Amazon’s award-winning comedy “Transparent” rightfully remains its most talked about series (something that could change in the year to come, however, because from what I’ve seen of it so far its second season isn’t as rewarding as its first, though how could it be). Meanwhile, it’s similarly smart “Mozart in the Jungle” continues to stay under the media radar (something that could also change in the year to come, because from what I’ve seen of it so far its second season is more entertaining than its first, and series lead Gael Garcia Bernal is almost as much fun to watch here as Jeffrey Tambor and Judith Light are in “Transparent”).
But for me, the Amazon series worth getting excited about right now is “The Man in the High Castle,” a consistently fascinating drama based on the classic novel by Philip K. Dick that is also one of the most imaginative programs on television. Further, it is one of the very few originals on any streaming service that is actually more interesting and impact-making when binge-watched, a viewing option that often transforms what should be a pleasing leisure-time experience into an unrelieved chore.
“High Castle” is set in a fictionalized version of America in 1962 (the same year that the novel was published, which must have really set folks on edge and added to its power). It explores a shocking concept: Nazi Germany and Imperial Japan were victorious in World War II and are competitive global superpowers, with the former controlling the East Coast of the United States and the latter controlling the West Coast. In between is a buffer zone of sorts populated by rebels, refugees and followers of the mysterious title character.

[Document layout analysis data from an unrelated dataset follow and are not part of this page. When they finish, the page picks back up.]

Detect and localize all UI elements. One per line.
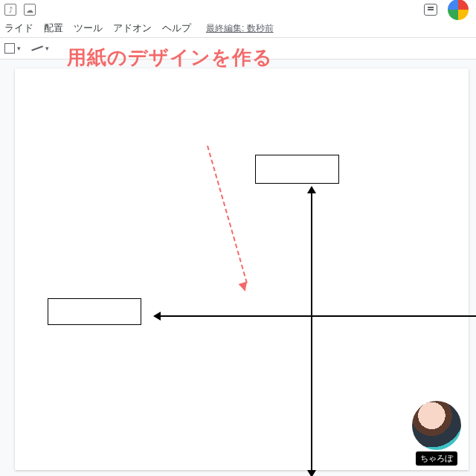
arrowhead-up-icon bbox=[307, 186, 316, 193]
vertical-axis-line[interactable] bbox=[311, 191, 312, 474]
annotation-callout: 用紙のデザインを作る bbox=[67, 45, 273, 71]
mascot-badge: ちゃろぼ bbox=[408, 401, 466, 466]
title-bar: ⤴ ☁ bbox=[0, 0, 476, 19]
comments-icon[interactable] bbox=[424, 4, 437, 16]
chevron-down-icon: ▾ bbox=[45, 45, 49, 52]
label-box-top[interactable] bbox=[255, 155, 339, 184]
menu-arrange[interactable]: 配置 bbox=[44, 22, 63, 35]
menu-slide[interactable]: ライド bbox=[4, 22, 33, 35]
arrowhead-left-icon bbox=[153, 312, 161, 321]
rectangle-icon bbox=[4, 43, 15, 54]
cloud-save-icon[interactable]: ☁ bbox=[24, 4, 36, 16]
account-avatar[interactable] bbox=[448, 0, 469, 20]
label-box-left[interactable] bbox=[48, 298, 141, 325]
mascot-name-label: ちゃろぼ bbox=[416, 451, 457, 466]
editor-area: ちゃろぼ bbox=[0, 60, 476, 476]
menu-help[interactable]: ヘルプ bbox=[162, 22, 191, 35]
arrowhead-down-icon bbox=[307, 470, 316, 476]
line-tool[interactable]: ▾ bbox=[31, 45, 49, 52]
annotation-arrow bbox=[207, 146, 248, 283]
horizontal-axis-line[interactable] bbox=[160, 315, 476, 317]
chevron-down-icon: ▾ bbox=[17, 45, 21, 52]
annotation-arrowhead-icon bbox=[239, 282, 250, 293]
mascot-avatar-icon bbox=[412, 401, 461, 450]
last-edit-label[interactable]: 最終編集: 数秒前 bbox=[206, 22, 274, 35]
move-to-icon[interactable]: ⤴ bbox=[4, 4, 16, 16]
slide-canvas[interactable]: ちゃろぼ bbox=[15, 68, 469, 470]
shape-tool[interactable]: ▾ bbox=[4, 43, 21, 54]
line-icon bbox=[31, 46, 43, 51]
menu-tools[interactable]: ツール bbox=[74, 22, 103, 35]
menu-addons[interactable]: アドオン bbox=[113, 22, 152, 35]
menu-bar: ライド 配置 ツール アドオン ヘルプ 最終編集: 数秒前 bbox=[0, 19, 476, 37]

The period details are fascinating, because while they are true to 1962 they are also infused with the influences of the ruling Germans (including the still-living though incapacitated Adolf Hitler) and Japanese. Just look at the skylines of New York City, San Francisco and Berlin, which reflect the era and the narrative. (Hitler’s actual plans for Berlin, never realized, are evident on the screen.)

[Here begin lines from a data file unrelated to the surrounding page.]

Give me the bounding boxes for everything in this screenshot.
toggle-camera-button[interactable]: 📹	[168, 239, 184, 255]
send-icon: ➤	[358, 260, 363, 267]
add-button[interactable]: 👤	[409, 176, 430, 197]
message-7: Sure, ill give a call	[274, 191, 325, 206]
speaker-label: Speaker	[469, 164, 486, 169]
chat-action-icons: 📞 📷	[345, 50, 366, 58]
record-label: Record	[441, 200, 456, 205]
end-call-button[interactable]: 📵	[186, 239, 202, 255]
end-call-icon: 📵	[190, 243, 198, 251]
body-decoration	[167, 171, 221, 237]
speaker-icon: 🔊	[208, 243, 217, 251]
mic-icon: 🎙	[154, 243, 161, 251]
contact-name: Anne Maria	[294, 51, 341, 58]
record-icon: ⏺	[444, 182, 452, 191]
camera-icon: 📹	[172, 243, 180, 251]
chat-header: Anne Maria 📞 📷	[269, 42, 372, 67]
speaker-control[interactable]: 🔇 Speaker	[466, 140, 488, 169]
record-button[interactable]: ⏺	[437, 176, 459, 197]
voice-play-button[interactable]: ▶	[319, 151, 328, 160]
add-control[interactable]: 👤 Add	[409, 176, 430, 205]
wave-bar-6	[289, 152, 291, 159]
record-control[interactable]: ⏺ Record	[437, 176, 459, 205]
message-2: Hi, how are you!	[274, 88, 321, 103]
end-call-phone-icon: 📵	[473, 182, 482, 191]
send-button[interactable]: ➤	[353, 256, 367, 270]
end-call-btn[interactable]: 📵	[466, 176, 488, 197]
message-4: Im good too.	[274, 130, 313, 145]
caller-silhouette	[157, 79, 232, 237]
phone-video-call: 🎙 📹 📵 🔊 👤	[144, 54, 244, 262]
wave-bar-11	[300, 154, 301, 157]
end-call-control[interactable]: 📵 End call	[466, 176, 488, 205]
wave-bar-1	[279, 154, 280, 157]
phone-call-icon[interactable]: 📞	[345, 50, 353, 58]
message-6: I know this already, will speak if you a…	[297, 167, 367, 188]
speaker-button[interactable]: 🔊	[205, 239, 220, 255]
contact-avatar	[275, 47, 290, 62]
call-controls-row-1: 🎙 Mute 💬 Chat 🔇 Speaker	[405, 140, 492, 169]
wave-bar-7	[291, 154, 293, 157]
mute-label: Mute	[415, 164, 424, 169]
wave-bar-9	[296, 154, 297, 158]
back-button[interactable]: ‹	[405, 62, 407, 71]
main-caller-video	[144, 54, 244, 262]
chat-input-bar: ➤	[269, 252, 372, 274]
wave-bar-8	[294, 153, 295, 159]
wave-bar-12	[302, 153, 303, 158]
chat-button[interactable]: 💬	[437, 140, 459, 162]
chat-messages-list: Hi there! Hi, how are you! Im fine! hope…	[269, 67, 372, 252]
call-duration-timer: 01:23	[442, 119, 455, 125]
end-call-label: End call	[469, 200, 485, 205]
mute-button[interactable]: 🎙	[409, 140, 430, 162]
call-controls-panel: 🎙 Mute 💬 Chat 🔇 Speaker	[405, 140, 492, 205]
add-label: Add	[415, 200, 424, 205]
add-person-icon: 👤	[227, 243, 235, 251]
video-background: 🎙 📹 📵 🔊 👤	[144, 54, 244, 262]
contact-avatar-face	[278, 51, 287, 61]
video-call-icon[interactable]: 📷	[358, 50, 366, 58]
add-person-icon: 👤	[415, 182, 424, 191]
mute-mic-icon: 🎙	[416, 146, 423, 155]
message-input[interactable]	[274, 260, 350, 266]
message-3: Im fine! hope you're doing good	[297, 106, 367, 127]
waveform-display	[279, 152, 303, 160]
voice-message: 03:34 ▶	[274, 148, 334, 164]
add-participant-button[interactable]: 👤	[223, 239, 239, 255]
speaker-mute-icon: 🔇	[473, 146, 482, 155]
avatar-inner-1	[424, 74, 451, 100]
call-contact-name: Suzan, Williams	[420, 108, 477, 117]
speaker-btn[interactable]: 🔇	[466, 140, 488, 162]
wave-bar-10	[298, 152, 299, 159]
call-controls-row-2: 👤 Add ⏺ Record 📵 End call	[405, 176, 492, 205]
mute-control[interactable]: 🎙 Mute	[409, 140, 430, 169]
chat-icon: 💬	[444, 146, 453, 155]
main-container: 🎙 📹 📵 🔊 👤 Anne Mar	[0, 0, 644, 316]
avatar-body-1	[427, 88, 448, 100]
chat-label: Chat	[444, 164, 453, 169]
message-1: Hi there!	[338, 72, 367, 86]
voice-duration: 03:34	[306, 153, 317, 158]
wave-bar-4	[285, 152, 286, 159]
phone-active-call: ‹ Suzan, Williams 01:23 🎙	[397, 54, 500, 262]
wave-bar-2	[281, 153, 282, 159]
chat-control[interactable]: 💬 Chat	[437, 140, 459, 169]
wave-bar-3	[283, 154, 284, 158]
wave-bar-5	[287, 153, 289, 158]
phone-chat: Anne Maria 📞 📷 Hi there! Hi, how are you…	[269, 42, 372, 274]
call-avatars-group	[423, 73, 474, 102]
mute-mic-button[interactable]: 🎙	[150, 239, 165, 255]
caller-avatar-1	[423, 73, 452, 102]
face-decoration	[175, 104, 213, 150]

I’m not sure how long this series can or should run, but everything about its first season was done just right. “High Castle” was a triumph not simply of imaginative and carefully researched direction and design but of very specific acting styles, as well. (Rufus Sewell, pictured at top left, is especially chilling as SS Obergruppenführer John Smith.)
Most of the credit for the success of "High Castle" must go to "X-Files" veteran Frank Spotnitz, who adapted the novel. His obvious labor of love should be highly praised for its entertainment value and its respect for the intelligence of its audience, but it also has great value as a grim reminder of why evil should never be underestimated or allowed to fester anywhere on this very small planet.